|What could they be?? Photo credit: gAbY on flickr|
- Historical Content: One of the (many) strengths of Kristi Koerner's blog is her demonstrated understanding of historical content. A great example of this is her post called Leading Up to Mormonism, in which she discusses the way historical concepts previously discussed in class are reflected in the Mormon faith; it is obvious by the way she discusses each principle that she fully understands it, and she has provided a valuable reference point for those of her classmates looking to improve their own historical posts.
- Computing Content: Alex Gunnarson's post about lynda.com is an ideal example of the digital literacy lab blog entry. He begins with an overview of what the tool is (a website of video tutorials for a plethora of software programs, like Microsoft Office, Adobe Photoshop, etc.) and why it is useful, and then goes into how he found the tool and his purpose in using it. With multiple screencasts, he walks the user through the process of finding a tutorial (he uses Adobe Flash Catalyst as an example), making the process clear and easy to follow. Thanks to his post, I will be using lynda.com in the future.
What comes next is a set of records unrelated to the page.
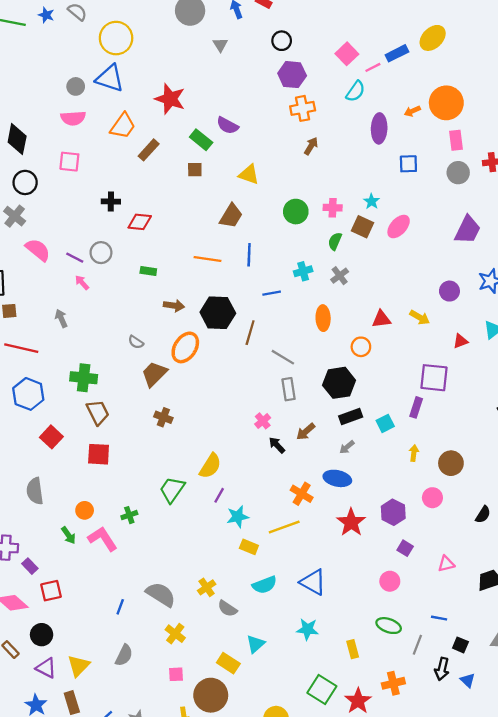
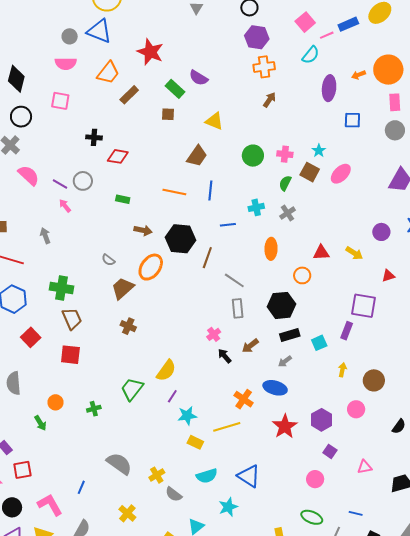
pink L-shape: (103, 539) -> (50, 505), moved
gray semicircle: (161, 594) -> (119, 464), moved
cyan star: (308, 629) -> (228, 507), moved, turned -30

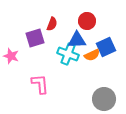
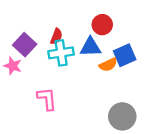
red semicircle: (52, 24) -> (56, 36), moved
purple square: (35, 38) -> (25, 45), moved, turned -30
cyan cross: (68, 54) -> (61, 53), moved, turned -30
- Self-Directed Learning: Jeff Whitlock is passionate about economics, and it shows in his extremely well-informed, well thought-out blog posts that combine in-depth research with personal experience. Two of my favorites are about cell phones in developing countries and microfinance. Clear and concise, Jeff's posts show a great deal of personal investment in his topics and help even a lay audience (i.e. people like me, who know relatively little about economics) understand and feel enlightened.